++++ DATA EXCERPTS ++++
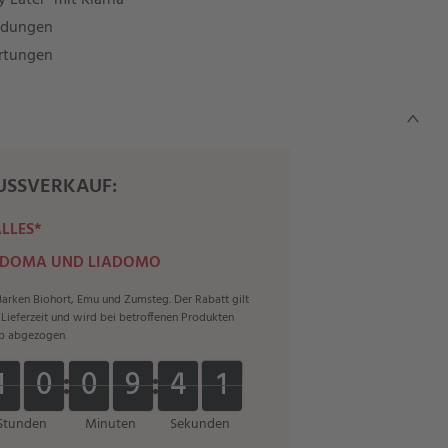
 Later" mit Klarna
ndungen
rtungen
SSVERKAUF:
ALLES*
 DOMA UND LIADOMO
rken Biohort, Emu und Zumsteg. Der Rabatt gilt
r Lieferzeit und wird bei betroffenen Produkten
b abgezogen.
1
1
0
0
0
0
9
9
4
4
0
9
1
1
0
0
0
0
9
9
4
4
0
9
Stunden
Minuten
Sekunden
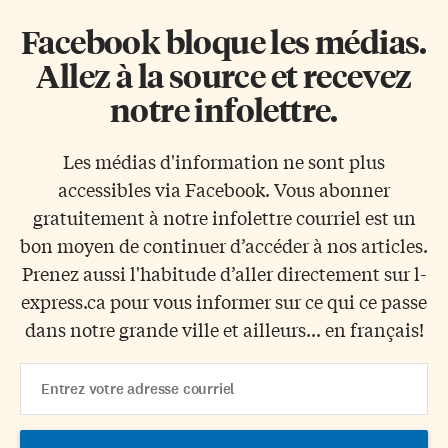
Facebook bloque les médias.
Allez à la source et recevez
notre infolettre.
Les médias d'information ne sont plus
accessibles via Facebook. Vous abonner
gratuitement à notre infolettre courriel est un
bon moyen de continuer d’accéder à nos articles.
Prenez aussi l'habitude d’aller directement sur l-
express.ca pour vous informer sur ce qui ce passe
dans notre grande ville et ailleurs... en français!
Email
Address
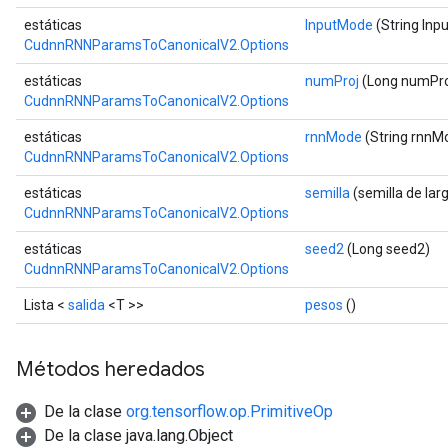
estáticas
InputMode
(String Inp
CudnnRNNParamsToCanonicalV2.Options
estáticas
numProj
(Long numPro
CudnnRNNParamsToCanonicalV2.Options
estáticas
rnnMode
(String rnnM
CudnnRNNParamsToCanonicalV2.Options
estáticas
semilla
(semilla de lar
CudnnRNNParamsToCanonicalV2.Options
estáticas
seed2
(Long seed2)
CudnnRNNParamsToCanonicalV2.Options
Lista <
salida
<T >>
pesos
()
Métodos heredados
De la clase
org.tensorflow.op.PrimitiveOp
De la clase java.lang.Object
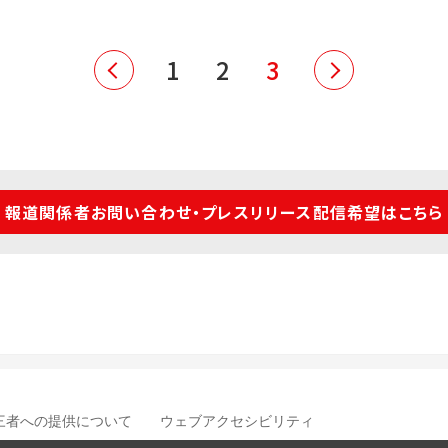
1
2
3
報道関係者お問い合わせ・プレスリリース配信希望はこちら
三者への提供について
ウェブアクセシビリティ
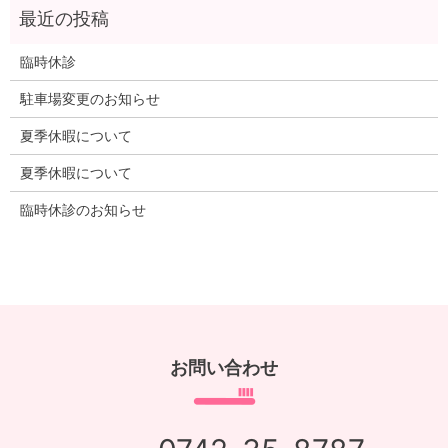
臨時休診
駐車場変更のお知らせ
夏季休暇について
夏季休暇について
臨時休診のお知らせ
お問い合わせ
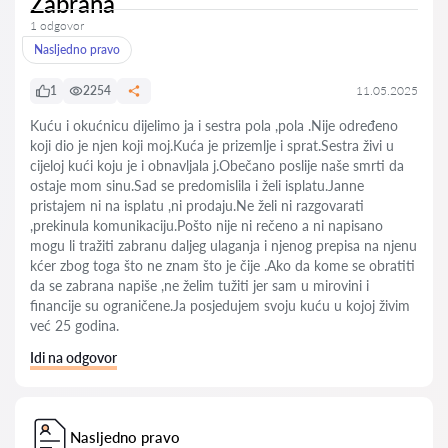
Zabrana
1 odgovor
Nasljedno pravo
1
2254
11.05.2025
Kuću i okućnicu dijelimo ja i sestra pola ,pola .Nije određeno
koji dio je njen koji moj.Kuća je prizemlje i sprat.Sestra živi u
cijeloj kući koju je i obnavljala j.Obečano poslije naše smrti da
ostaje mom sinu.Sad se predomislila i želi isplatu.Janne
pristajem ni na isplatu ,ni prodaju.Ne želi ni razgovarati
,prekinula komunikaciju.Pošto nije ni rečeno a ni napisano
mogu li tražiti zabranu daljeg ulaganja i njenog prepisa na njenu
kćer zbog toga što ne znam što je čije .Ako da kome se obratiti
da se zabrana napiše ,ne želim tužiti jer sam u mirovini i
financije su ograničene.Ja posjedujem svoju kuću u kojoj živim
već 25 godina.
Idi na odgovor
Nasljedno pravo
++++
INSTRUCTIONS FOR THE TASK: Give the records again exactly, without pictures.

TASK SOLUTION:
 Later" mit Klarna
ndungen
rtungen
SSVERKAUF:
ALLES*
 DOMA UND LIADOMO
rken Biohort, Emu und Zumsteg. Der Rabatt gilt
r Lieferzeit und wird bei betroffenen Produkten
b abgezogen.
1
1
0
0
0
0
9
9
4
4
0
9
1
1
0
0
0
0
9
9
4
4
0
9
Stunden
Minuten
Sekunden
Facebook bloque les médias.
Allez à la source et recevez
notre infolettre.
Les médias d'information ne sont plus
accessibles via Facebook. Vous abonner
gratuitement à notre infolettre courriel est un
bon moyen de continuer d’accéder à nos articles.
Prenez aussi l'habitude d’aller directement sur l-
express.ca pour vous informer sur ce qui ce passe
dans notre grande ville et ailleurs... en français!
Email
Address
estáticas
InputMode
(String Inp
CudnnRNNParamsToCanonicalV2.Options
estáticas
numProj
(Long numPro
CudnnRNNParamsToCanonicalV2.Options
estáticas
rnnMode
(String rnnM
CudnnRNNParamsToCanonicalV2.Options
estáticas
semilla
(semilla de lar
CudnnRNNParamsToCanonicalV2.Options
estáticas
seed2
(Long seed2)
CudnnRNNParamsToCanonicalV2.Options
Lista <
salida
<T >>
pesos
()
Métodos heredados
De la clase
org.tensorflow.op.PrimitiveOp
De la clase java.lang.Object
1
2
3
報道関係者お問い合わせ・プレスリリース配信希望はこちら
三者への提供について
ウェブアクセシビリティ
臨時休診
駐車場変更のお知らせ
夏季休暇について
夏季休暇について
臨時休診のお知らせ
お問い合わせ
Zabrana
1 odgovor
Nasljedno pravo
1
2254
11.05.2025
Kuću i okućnicu dijelimo ja i sestra pola ,pola .Nije određeno
koji dio je njen koji moj.Kuća je prizemlje i sprat.Sestra živi u
cijeloj kući koju je i obnavljala j.Obečano poslije naše smrti da
ostaje mom sinu.Sad se predomislila i želi isplatu.Janne
pristajem ni na isplatu ,ni prodaju.Ne želi ni razgovarati
,prekinula komunikaciju.Pošto nije ni rečeno a ni napisano
mogu li tražiti zabranu daljeg ulaganja i njenog prepisa na njenu
kćer zbog toga što ne znam što je čije .Ako da kome se obratiti
da se zabrana napiše ,ne želim tužiti jer sam u mirovini i
financije su ograničene.Ja posjedujem svoju kuću u kojoj živim
već 25 godina.
Idi na odgovor
Nasljedno pravo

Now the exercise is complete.